In 1983, Nixon looked to move back to New York and applied to a co-op board to live at 760 Park Avenue, where the vice president of the board was Arturo Peralta-Ramos. But condo boards are known for being selective, and the board was not excited about his moving there. As the Washington Post reported, “Former President Richard Nixon was set to buy a $1.8 million apartment on Park Avenue today, but a last-minute court order temporarily blocked the deal. Jacob M. Kaplan, a 92-year-old philanthropist and business tycoon who lives in the building, brought suit to stop a telephone conference call that would have completed the sale. Nixon, Kaplan reminded fellow tenants in a letter, was ‘the first president in American history to resign. Except for the pardon subsequently granted to him by his successor, president Gerald Ford, he would have faced criminal proceedings.'”
The board eventually accepted his application but it was a poisoned acceptance. While protesting that they had only objected to the presence of Secret Service men, the board informed the former President that many of the other residents of the building would not ride in the elevator with them. The Nixons were deeply offended, and did not after all move in.

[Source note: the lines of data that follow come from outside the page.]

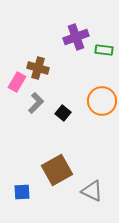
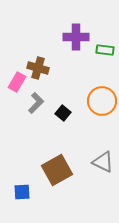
purple cross: rotated 20 degrees clockwise
green rectangle: moved 1 px right
gray triangle: moved 11 px right, 29 px up
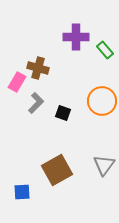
green rectangle: rotated 42 degrees clockwise
black square: rotated 21 degrees counterclockwise
gray triangle: moved 1 px right, 3 px down; rotated 40 degrees clockwise
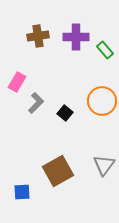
brown cross: moved 32 px up; rotated 25 degrees counterclockwise
black square: moved 2 px right; rotated 21 degrees clockwise
brown square: moved 1 px right, 1 px down
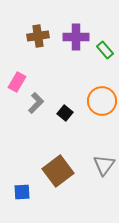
brown square: rotated 8 degrees counterclockwise
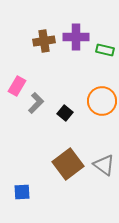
brown cross: moved 6 px right, 5 px down
green rectangle: rotated 36 degrees counterclockwise
pink rectangle: moved 4 px down
gray triangle: rotated 30 degrees counterclockwise
brown square: moved 10 px right, 7 px up
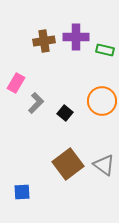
pink rectangle: moved 1 px left, 3 px up
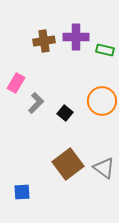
gray triangle: moved 3 px down
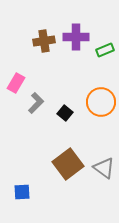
green rectangle: rotated 36 degrees counterclockwise
orange circle: moved 1 px left, 1 px down
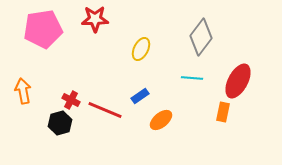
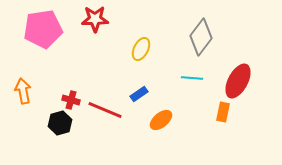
blue rectangle: moved 1 px left, 2 px up
red cross: rotated 12 degrees counterclockwise
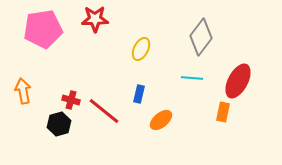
blue rectangle: rotated 42 degrees counterclockwise
red line: moved 1 px left, 1 px down; rotated 16 degrees clockwise
black hexagon: moved 1 px left, 1 px down
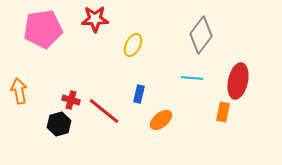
gray diamond: moved 2 px up
yellow ellipse: moved 8 px left, 4 px up
red ellipse: rotated 16 degrees counterclockwise
orange arrow: moved 4 px left
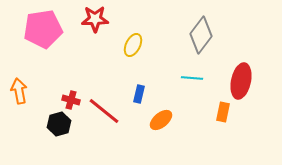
red ellipse: moved 3 px right
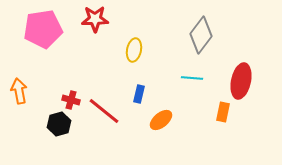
yellow ellipse: moved 1 px right, 5 px down; rotated 15 degrees counterclockwise
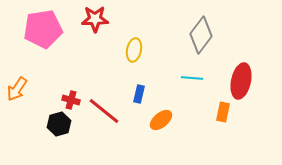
orange arrow: moved 2 px left, 2 px up; rotated 135 degrees counterclockwise
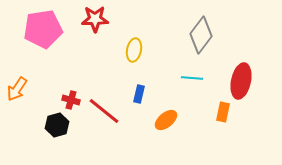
orange ellipse: moved 5 px right
black hexagon: moved 2 px left, 1 px down
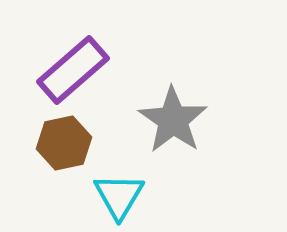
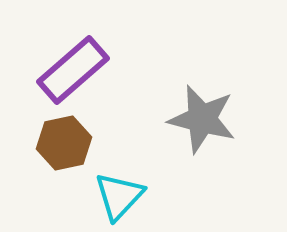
gray star: moved 29 px right, 1 px up; rotated 20 degrees counterclockwise
cyan triangle: rotated 12 degrees clockwise
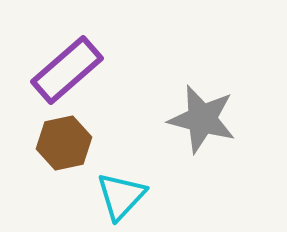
purple rectangle: moved 6 px left
cyan triangle: moved 2 px right
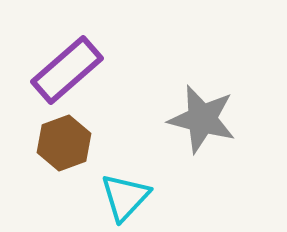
brown hexagon: rotated 8 degrees counterclockwise
cyan triangle: moved 4 px right, 1 px down
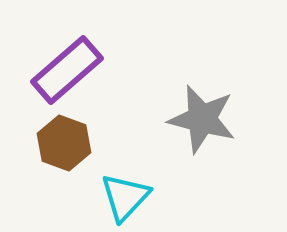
brown hexagon: rotated 20 degrees counterclockwise
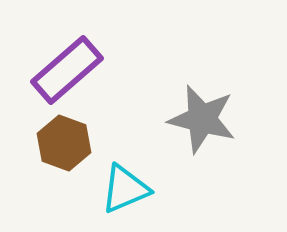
cyan triangle: moved 8 px up; rotated 24 degrees clockwise
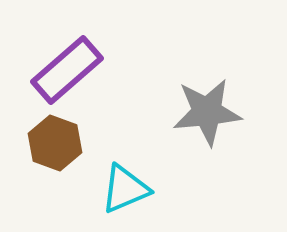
gray star: moved 5 px right, 7 px up; rotated 20 degrees counterclockwise
brown hexagon: moved 9 px left
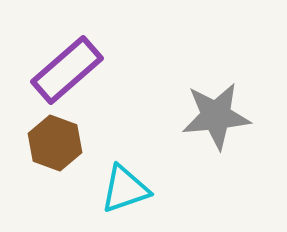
gray star: moved 9 px right, 4 px down
cyan triangle: rotated 4 degrees clockwise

This is his original financial declaration, prepared and submitted as part of his condo application, stating his post-presidential assets. We have never before seen such a document relating to a president’s personal finances reach the market.

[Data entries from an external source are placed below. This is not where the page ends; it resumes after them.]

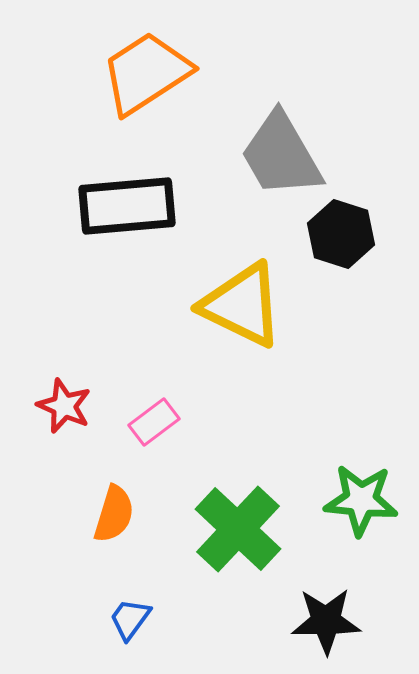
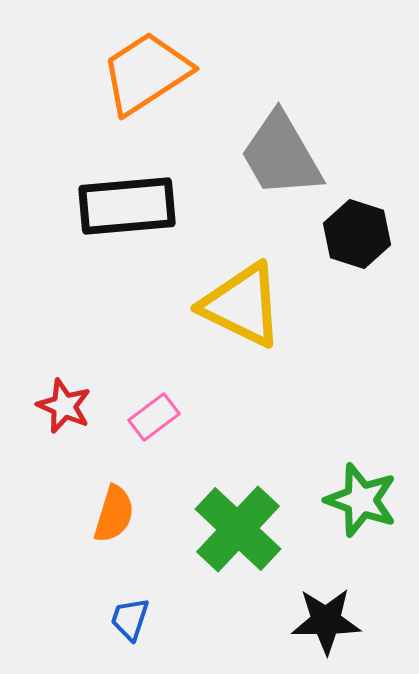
black hexagon: moved 16 px right
pink rectangle: moved 5 px up
green star: rotated 14 degrees clockwise
blue trapezoid: rotated 18 degrees counterclockwise
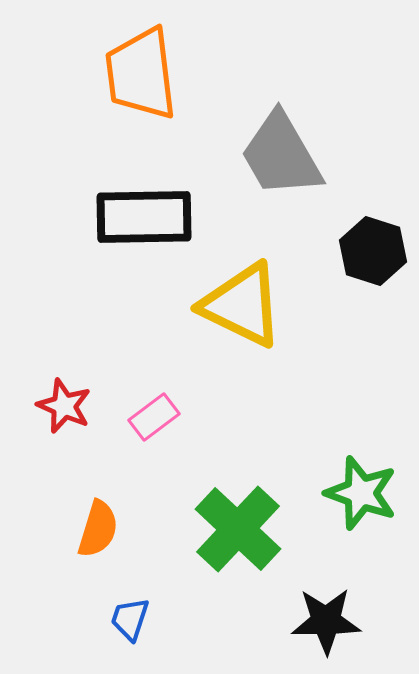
orange trapezoid: moved 5 px left, 1 px down; rotated 64 degrees counterclockwise
black rectangle: moved 17 px right, 11 px down; rotated 4 degrees clockwise
black hexagon: moved 16 px right, 17 px down
green star: moved 7 px up
orange semicircle: moved 16 px left, 15 px down
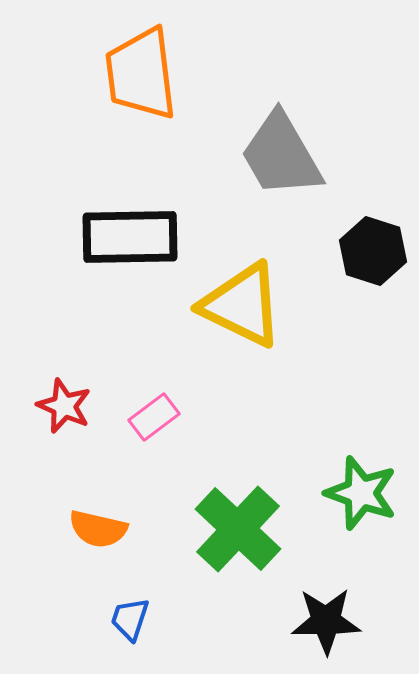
black rectangle: moved 14 px left, 20 px down
orange semicircle: rotated 86 degrees clockwise
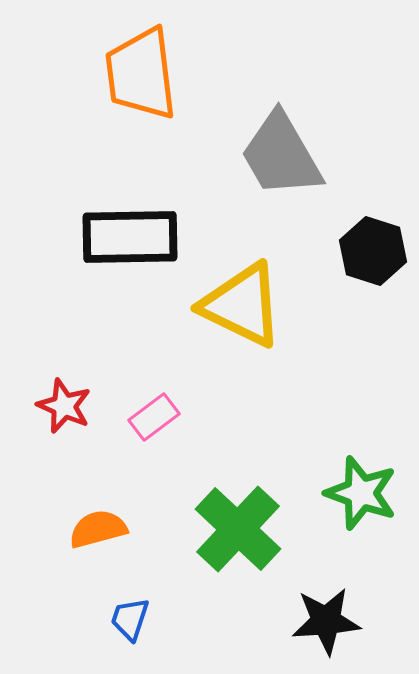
orange semicircle: rotated 152 degrees clockwise
black star: rotated 4 degrees counterclockwise
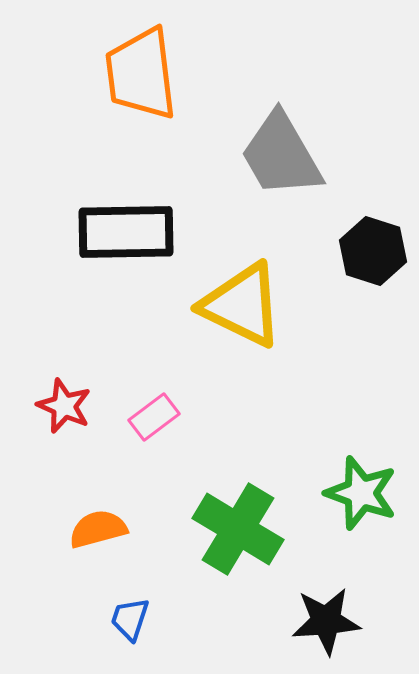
black rectangle: moved 4 px left, 5 px up
green cross: rotated 12 degrees counterclockwise
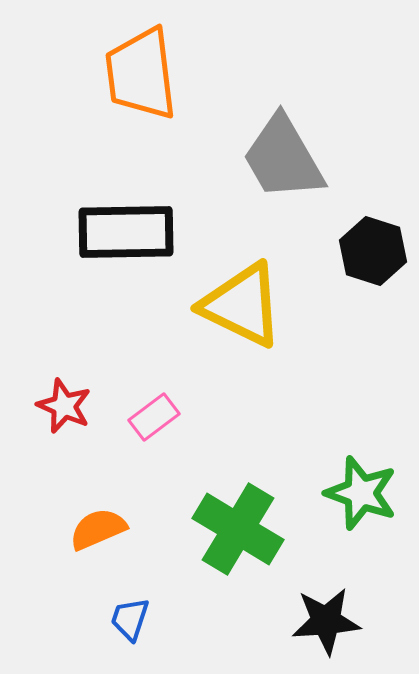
gray trapezoid: moved 2 px right, 3 px down
orange semicircle: rotated 8 degrees counterclockwise
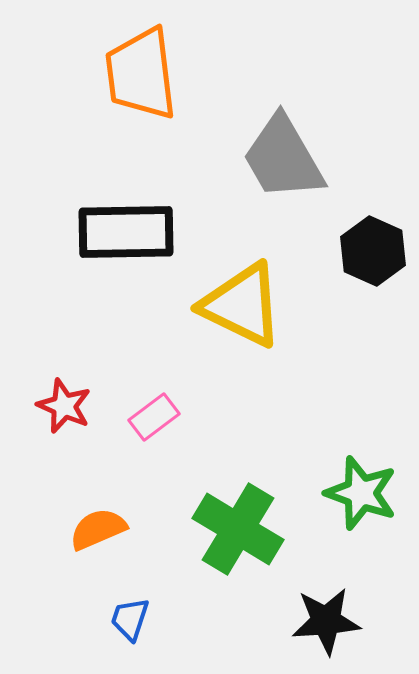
black hexagon: rotated 6 degrees clockwise
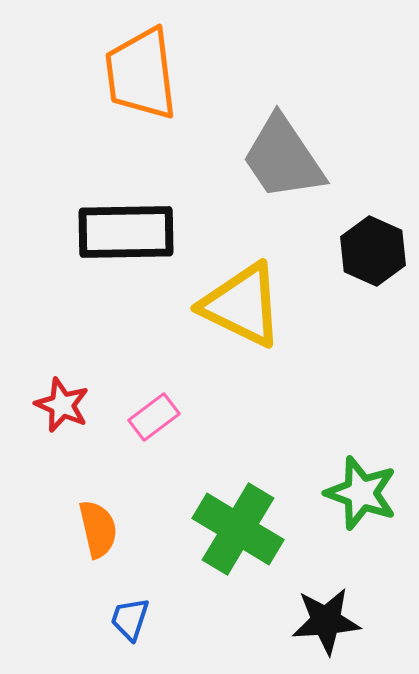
gray trapezoid: rotated 4 degrees counterclockwise
red star: moved 2 px left, 1 px up
orange semicircle: rotated 100 degrees clockwise
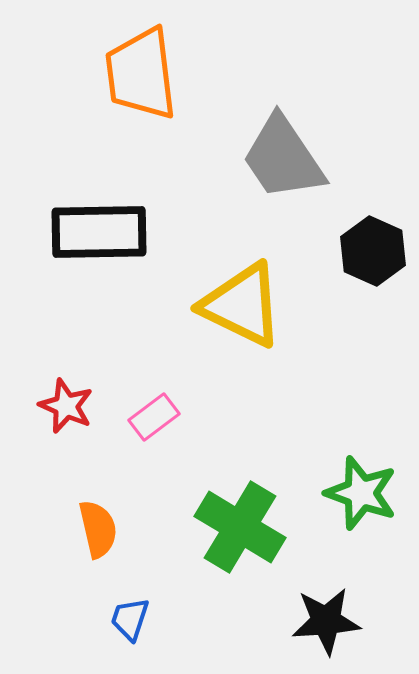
black rectangle: moved 27 px left
red star: moved 4 px right, 1 px down
green cross: moved 2 px right, 2 px up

Document signed, marked “confidential, “Personal financial information for Richard Nixon as of October 1, 1983,” to be submitted for the consideration of the co-op, listing Nixon’s assets as of that date, which totaled $4,277,000, of which $27,000 was in cash, $3,000,000 in “stocks and securities,” and $1.25 million in real estate.
Included are: A typed letter signed, October 31, 1983, from Nixon aide named Nick to Peralta-Ramos, asking him to poll the board of the co-op to gauge opposition to Nixon’s application; and typed letter signed, to a member of the board, January 30, 1984, signed for Nixon by a secretary, referencing the financial statement, and enclosing a copy of a a document relating to “secret service protection” and promising that such service would not disturb the other residents.